The EDF-KKR deal we covered two days ago is the structural mirror image. There, a foreign utility was divesting its U.S. and Canadian renewable-energy arm to a private-equity buyer, on the grounds that the renewable portfolio did not justify the capital tied up in it. Here, a foreign utility is investing in a U.S. AI data centre power project, on the grounds that the AI buildout does. Both decisions are described, by the same kinds of executives at the same kinds of investor days, as routine capital allocation. Both decisions are recognisable, to the tradesman eye, as the same playbook at different stages. The capital goes where the rent is. The rent, in the AI economy, is in the data centre power supply. The capital will be there until the rent is not.

The public utility commissions on both sides of the Atlantic — FERC, the Texas Public Utility Commission, Ofgem — are evaluating this capital deployment against standard rate-of-return frameworks, treating National Grid’s stated aim of “capitalising on the country’s rapidly growing energy needs” as a routine commercial transaction. The regulated entities will offer the usual “stakeholder” submissions, arguing that private infrastructure investment relieves the rate base of the capital expenditure required to meet new demand. This is the manufactured-doubt playbook applied to grid governance: reframe a structural enclosure as a public relief. The data centre does not relieve the grid. It anchors itself to the most profitable node and leaves the rest of the network to absorb the systemic costs of resilience and transition.

There is a public consultation window — not on the National Grid investment, which is private, but on the open-access transmission requirements that should attach to the new infrastructure.

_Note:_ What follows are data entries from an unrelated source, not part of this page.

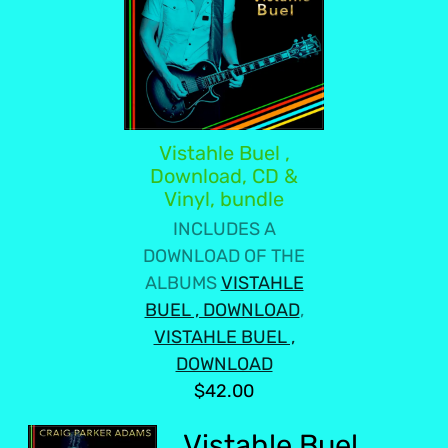
Vistahle Buel ,
Download, CD &
Vinyl, bundle
INCLUDES A
DOWNLOAD OF THE
ALBUMS
VISTAHLE
BUEL , DOWNLOAD
,
VISTAHLE BUEL ,
DOWNLOAD
$42.00
Vistahle Buel ,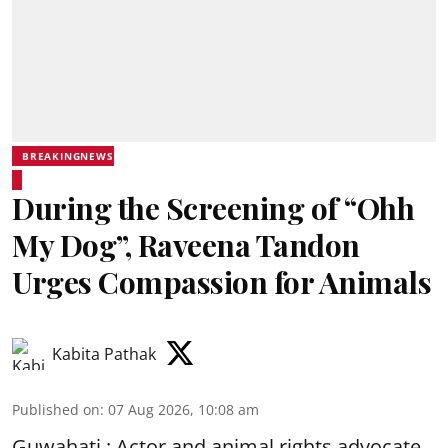
BREAKINGNEWS
During the Screening of “Ohh
My Dog”, Raveena Tandon
Urges Compassion for Animals
Kabita Pathak
Published on
:
07 Aug 2026, 10:08 am
Guwahati : Actor and animal rights advocate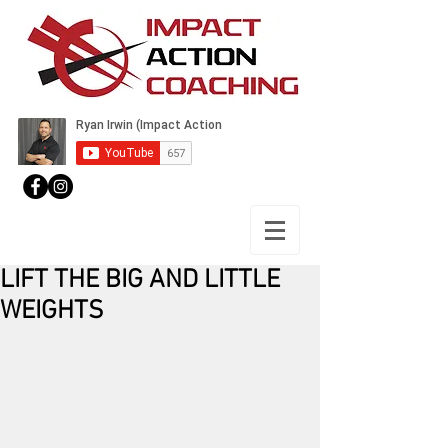
LIFT THE BIG AND LITTLE
WEIGHTS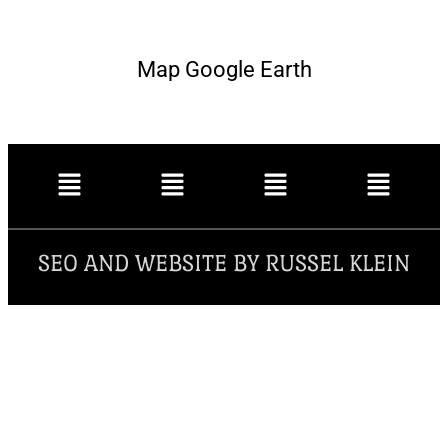
Map Google Earth
SEO AND WEBSITE BY RUSSEL KLEIN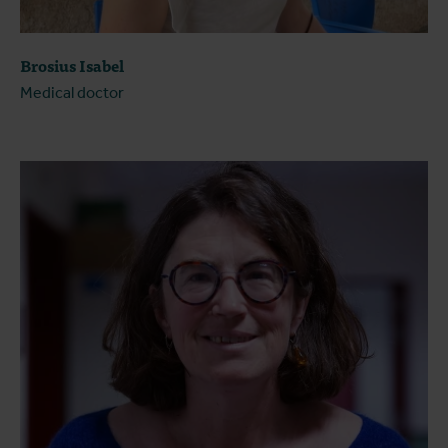
Brosius Isabel
Medical doctor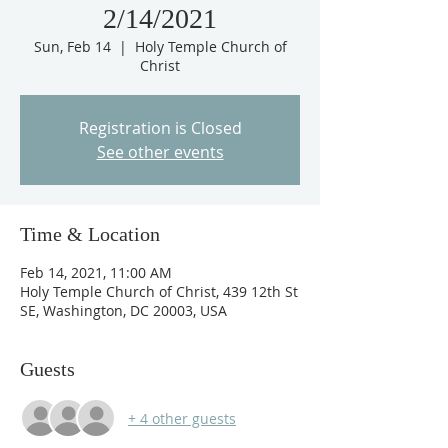
2/14/2021
Sun, Feb 14
  |  
Holy Temple Church of
Christ
Registration is Closed
See other events
Time & Location
Feb 14, 2021, 11:00 AM
Holy Temple Church of Christ, 439 12th St
SE, Washington, DC 20003, USA
Guests
+ 4 other guests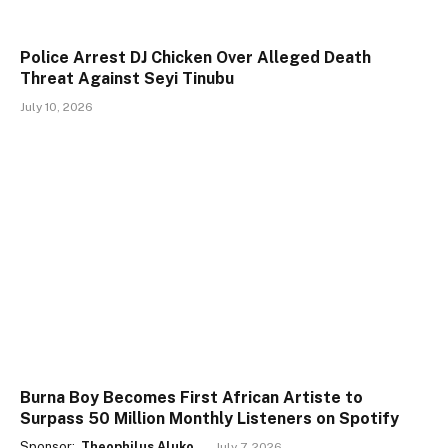
Police Arrest DJ Chicken Over Alleged Death
Threat Against Seyi Tinubu
July 10, 2026
Burna Boy Becomes First African Artiste to
Surpass 50 Million Monthly Listeners on Spotify
Sponsor:
Theophilus Aluko
July 7, 2026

The final investment decision is due by the end of the year. Deadlines are the only part of regulatory processes that the regulated actually respect, and the window to mandate open-access transmission requirements on this new infrastructure is closing with it. The data centres are private. The power is private. The capital is private. The grid, the water, the air, and the rate-base backstop are public. The work, in other words, is the cost accounting — to require that the AI infrastructure pay the full social cost of the social infrastructure it draws on, and to make that cost accounting visible to the regulators and the ratepayers whose balance sheet is the ultimate guarantee.